Hadj 2027 : neuf pathologies incompatibles avec le pèlerinage

Le ministère de la Santé adresse une correspondance à ses services à travers le pays

  • 8
  • 2:05 Min

Le ministère de la Santé a établi une liste de neuf maladies qui empêchent les personnes qui en sont atteintes d’accomplir le pèlerinage à La Mecque. En tête de liste figurent l’insuffisance rénale aiguë, l’insuffisance cardiaque et les maladies respiratoires aiguës, ainsi que la cirrhose du foie, les maladies neurologiques ou psychiatriques, la démence et la grossesse durant les trois derniers mois ou lorsqu’elle est considérée comme à haut risque. S’y ajoutent les maladies infectieuses telles que la tuberculose, ainsi que les cancers actifs ou les patients suivant une chimiothérapie, une thérapie biologique ou une radiothérapie.

Dans une longue correspondance adressée aux responsables locaux, les services du ministre Aït Messaoudane ont soumis l’examen médical des pèlerins à des critères stricts, conformément aux instructions des autorités sanitaires saoudiennes, qui ont adopté cette année des conditions rigoureuses concernant l’aptitude médicale à accomplir les rites du Hajj.

L’examen médical sera effectué par des commissions médicales composées de trois médecins, dont obligatoirement un psychiatre. Les consultations seront programmées deux fois par semaine, voire trois fois si nécessaire, puis quatre fois par semaine lors de l’examen des candidats libres, avec également des prélèvements d’échantillons de cheveux et d’ongles.

L’instruction n° 07, datée du 13 juillet 2026, précise que les résultats de l’évaluation de la campagne du Hajj 2026 ont révélé que « l’opération s’est globalement déroulée dans les meilleures conditions ». Toutefois, certaines maladies chroniques, notamment les maladies psychiatriques, les pathologies nécessitant une dialyse, les maladies cardiaques graves et les tumeurs cancéreuses à un stade avancé, ainsi que les grossesses avancées, « demeurent préoccupantes », en raison des facteurs de risque liés au Hajj, susceptibles d’entraîner une dégradation de l’état de santé nécessitant une surveillance médicale ou une hospitalisation, voire pouvant conduire au décès.

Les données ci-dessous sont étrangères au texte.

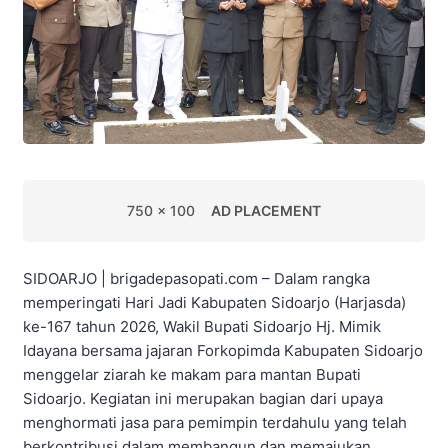
750 x 100
AD PLACEMENT
SIDOARJO | brigadepasopati.com – Dalam rangka
memperingati Hari Jadi Kabupaten Sidoarjo (Harjasda)
ke-167 tahun 2026, Wakil Bupati Sidoarjo Hj. Mimik
Idayana bersama jajaran Forkopimda Kabupaten Sidoarjo
menggelar ziarah ke makam para mantan Bupati
Sidoarjo. Kegiatan ini merupakan bagian dari upaya
menghormati jasa para pemimpin terdahulu yang telah
berkontribusi dalam membangun dan memajukan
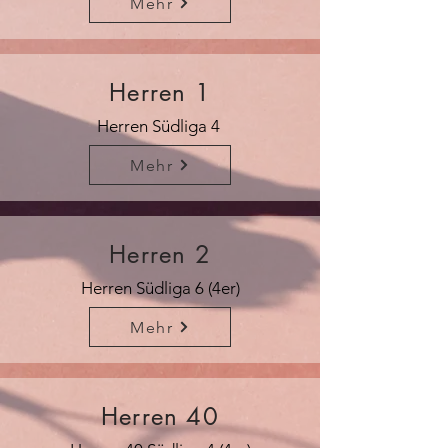
Mehr
Herren 1
Herren Südliga 4
Mehr
Herren 2
Herren Südliga 6 (4er)
Mehr
Herren 40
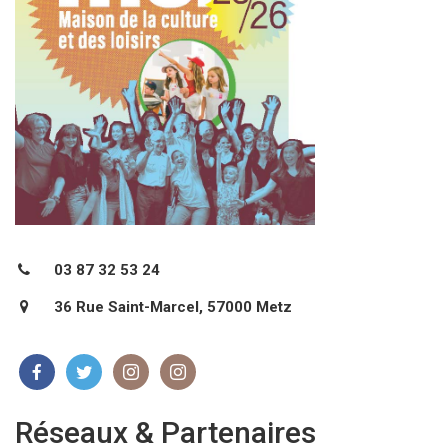
03 87 32 53 24
36 Rue Saint-Marcel, 57000 Metz
Réseaux & Partenaires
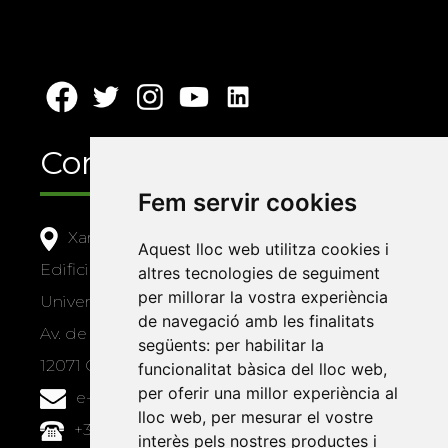
Contacte
Fem servir cookies
Xarxa Vives d'Universitats
Aquest lloc web utilitza cookies i
Edifici Àgora
altres tecnologies de seguiment
per millorar la vostra experiència
Universitat Jaume I, local 10
de navegació amb les finalitats
Av. de Vicent Sos Baynat, s/n
següents:
per habilitar la
12071 Castelló de la Plana
funcionalitat bàsica del lloc web
,
per oferir una millor experiència al
e-buc@vives.org
lloc web
,
per mesurar el vostre
+34 964 72 89 93
interès pels nostres productes i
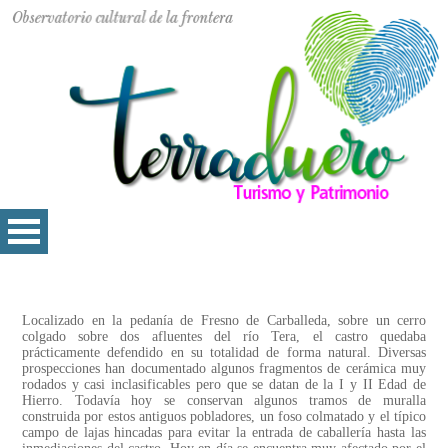
Localizado en la pedanía de Fresno de Carballeda, sobre un cerro
colgado sobre dos afluentes del río Tera, el castro quedaba
prácticamente defendido en su totalidad de forma natural. Diversas
prospecciones han documentado algunos fragmentos de cerámica muy
rodados y casi inclasificables pero que se datan de la I y II Edad de
Hierro. Todavía hoy se conservan algunos tramos de muralla
construida por estos antiguos pobladores, un foso colmatado y el típico
campo de lajas hincadas para evitar la entrada de caballería hasta las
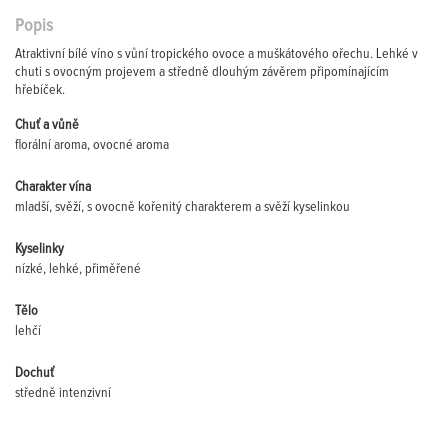
Popis
Atraktivní bílé víno s vůní tropického ovoce a muškátového ořechu. Lehké v
chuti s ovocným projevem a středně dlouhým závěrem připomínajícím
hřebíček.
Chuť a vůně
florální aroma, ovocné aroma
Charakter vína
mladší, svěží, s ovocně kořenitý charakterem a svěží kyselinkou
Kyselinky
nízké, lehké, přiměřené
Tělo
lehčí
Dochuť
středně intenzivní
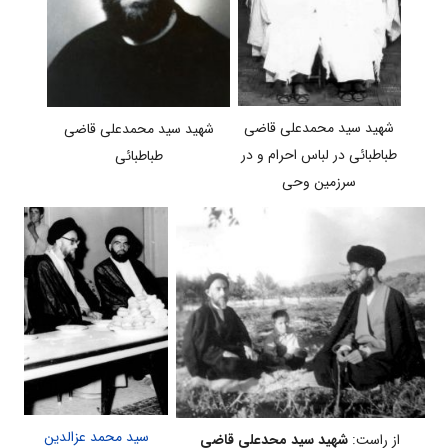
شهید سید محمدعلی قاضی
شهید سید محمدعلی قاضی
طباطبائی در لباس احرام و در
طباطبائی
سرزمین وحی
سید محمد عزالدین
از راست:
شهید سید محدعلی قاضی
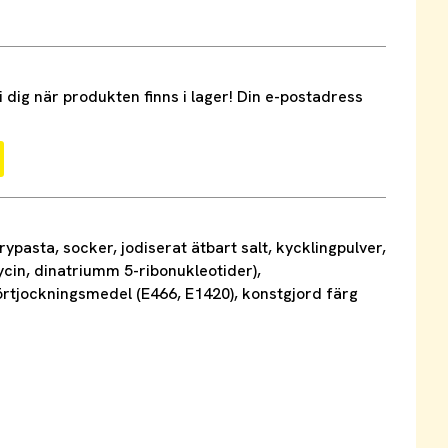
dig när produkten finns i lager! Din e-postadress
pasta, socker, jodiserat ätbart salt, kycklingpulver,
in, dinatriumm 5-ribonukleotider),
, förtjockningsmedel (E466, E1420), konstgjord färg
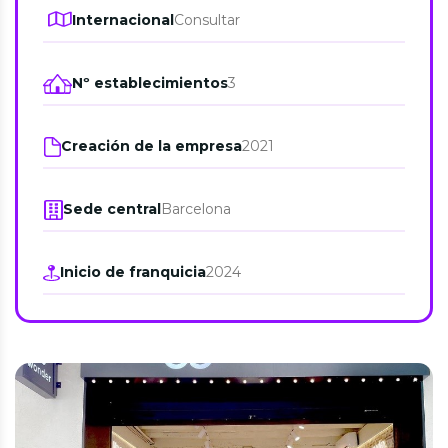
Internacional
Consultar
Nº establecimientos
3
Creación de la empresa
2021
Sede central
Barcelona
Inicio de franquicia
2024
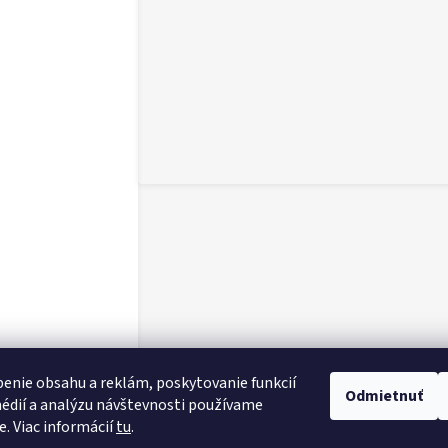
enie obsahu a reklám, poskytovanie funkcií
Odmietnuť
édií a analýzu návštevnosti používame
e. Viac informácií
tu
.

Le ministère a souligné que la condition d’aptitude médicale à accomplir les rites du Hajj constitue un « principe fondamental » dans l’organisation de la campagne du Hajj pour la saison 1448 de l’Hégire/2027, affirmant que la prise de décision médicale collective demeure la règle en vigueur.

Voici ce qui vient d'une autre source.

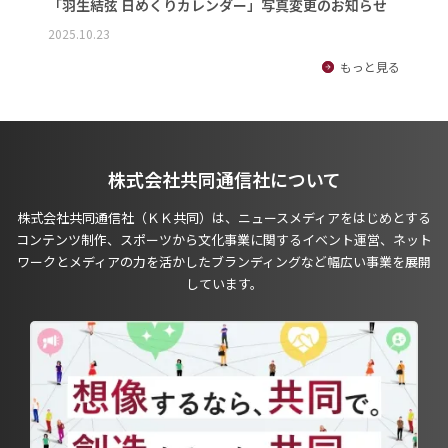
「羽生結弦 日めくりカレンダー」写真変更のお知らせ
2025.10.23
もっと見る
株式会社共同通信社について
株式会社共同通信社（ＫＫ共同）は、ニュースメディアをはじめとする
コンテンツ制作、スポーツから文化事業に関するイベント運営、ネット
ワークとメディアの力を活かしたブランディングなど幅広い事業を展開
しています。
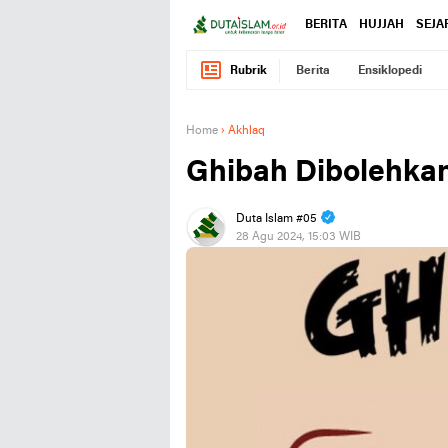
BERITA
HUJJAH
SEJA
Rubrik
Berita
Ensiklopedi
Home
›
Akhlaq
Ghibah Dibolehka
Duta Islam #05
28 Agu 2024, 15:03 WIB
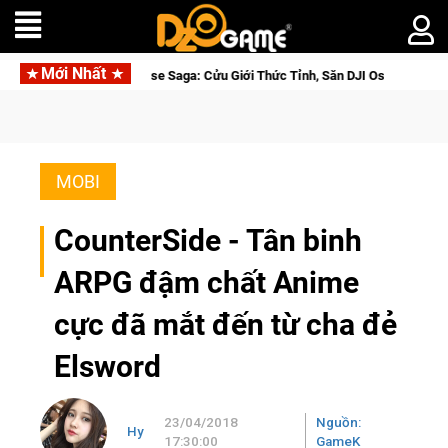
Mới Nhất
d Beta Norse Saga: Cửu Giới Thức Tỉnh, Săn DJI Osmo Pocket 3 Ngay Hôm Na
MOBI
CounterSide - Tân binh
ARPG đậm chất Anime
cực đã mắt đến từ cha đẻ
Elsword
23/04/2018
Nguồn:
Hy
17:30:00
GameK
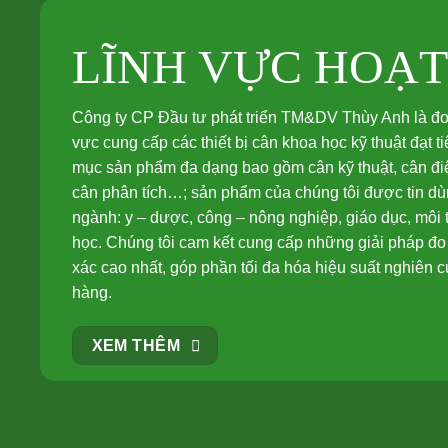
LĨNH VỰC HOẠ
Công ty CP Đầu tư phát triển TM&DV Thùy Anh là đơn 
vực cung cấp các thiết bị cân khoa học kỹ thuật đạt 
mục sản phẩm đa dạng bao gồm cân kỹ thuật, cân điệ
cân phân tích…; sản phẩm của chúng tôi được tin dùn
ngành: y – dược, công – nông nghiệp, giáo dục, môi
học. Chúng tôi cam kết cung cấp những giải pháp đo 
xác cao nhất, góp phần tối đa hóa hiệu suất nghiên 
hàng.
XEM THÊM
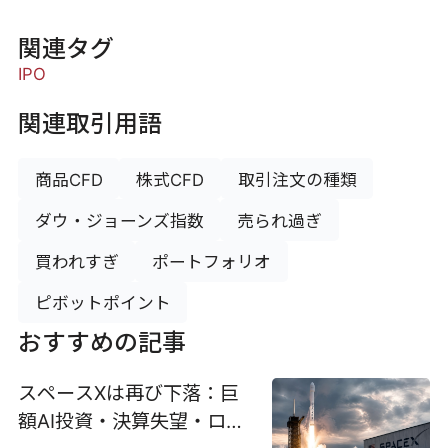
関連タグ
IPO
関連取引用語
商品CFD
株式CFD
取引注文の種類
ダウ・ジョーンズ指数
売られ過ぎ
買われすぎ
ポートフォリオ
ピボットポイント
おすすめの記事
スペースXは再び下落：巨
額AI投資・決算失望・ロッ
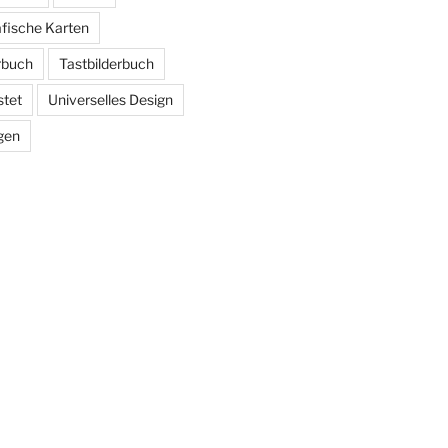
afische Karten
erbuch
Tastbilderbuch
stet
Universelles Design
gen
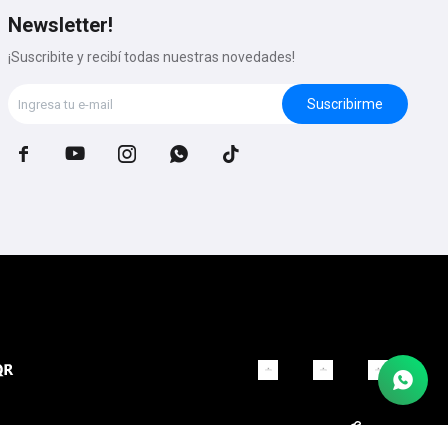
Newsletter!
¡Suscribite y recibí todas nuestras novedades!
Suscribirme





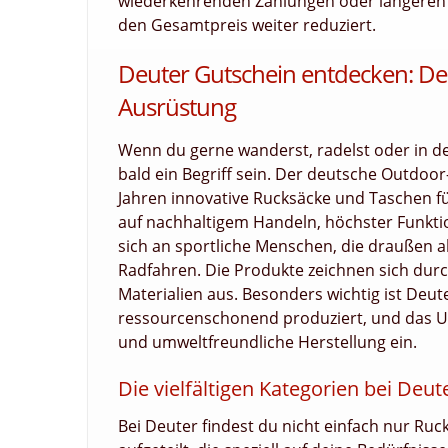
wiederkehrenden Zahlungen oder längeren La
den Gesamtpreis weiter reduziert.
Deuter Gutschein entdecken: Dei
Ausrüstung
Wenn du gerne wanderst, radelst oder in de
bald ein Begriff sein. Der deutsche Outdoor-
Jahren innovative Rucksäcke und Taschen fü
auf nachhaltigem Handeln, höchster Funktio
sich an sportliche Menschen, die draußen ak
Radfahren. Die Produkte zeichnen sich durc
Materialien aus. Besonders wichtig ist Deut
ressourcenschonend produziert, und das Un
und umweltfreundliche Herstellung ein.
Die vielfältigen Kategorien bei Deu
Bei Deuter findest du nicht einfach nur Ruc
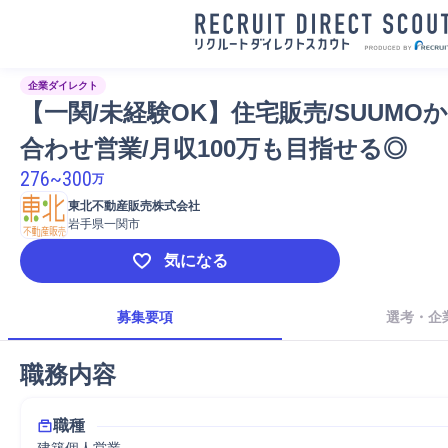
企業ダイレクト
【一関/未経験OK】住宅販売/SUUMO
合わせ営業/月収100万も目指せる◎
276
~
300
万
東北不動産販売株式会社
岩手県一関市
気になる
募集要項
選考・企
職務内容
職種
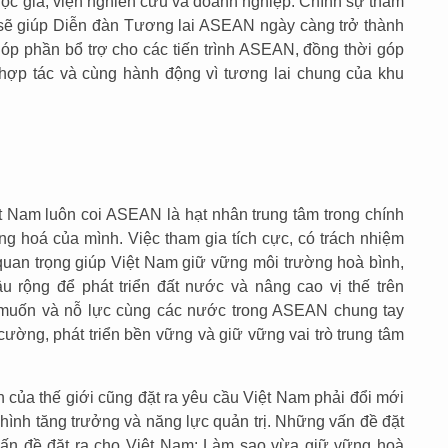
 học giả, viện nghiên cứu và doanh nghiệp. Chính sự tham
 sẽ giúp Diễn đàn Tương lai ASEAN ngày càng trở thành
 góp phần bổ trợ cho các tiến trình ASEAN, đồng thời góp
 hợp tác và cùng hành động vì tương lai chung của khu
t Nam luôn coi ASEAN là hạt nhân trung tâm trong chính
g hoá của mình. Việc tham gia tích cực, có trách nhiệm
an trọng giúp Việt Nam giữ vững môi trường hoà bình,
âu rộng để phát triển đất nước và nâng cao vị thế trên
 muốn và nỗ lực cùng các nước trong ASEAN chung tay
ường, phát triển bền vững và giữ vững vai trò trung tâm
của thế giới cũng đặt ra yêu cầu Việt Nam phải đổi mới
hình tăng trưởng và năng lực quản trị. Những vấn đề đặt
ấn đề đặt ra cho Việt Nam: Làm sao vừa giữ vững hoà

Dans ce contexte, ajoute la correspondance, le ministère a appelé les directeurs de la santé à travers le pays à suivre l’organisation et le déroulement des opérations d’examen médical et à mettre en place le dispositif nécessaire à cet effet, notamment en déterminant le nombre de commissions médicales à installer dans chaque wilaya, sur la base de l’expérience acquise lors des campagnes précédentes, tout en tenant compte du programme des candidats libres, qui se déroule généralement sur une courte période.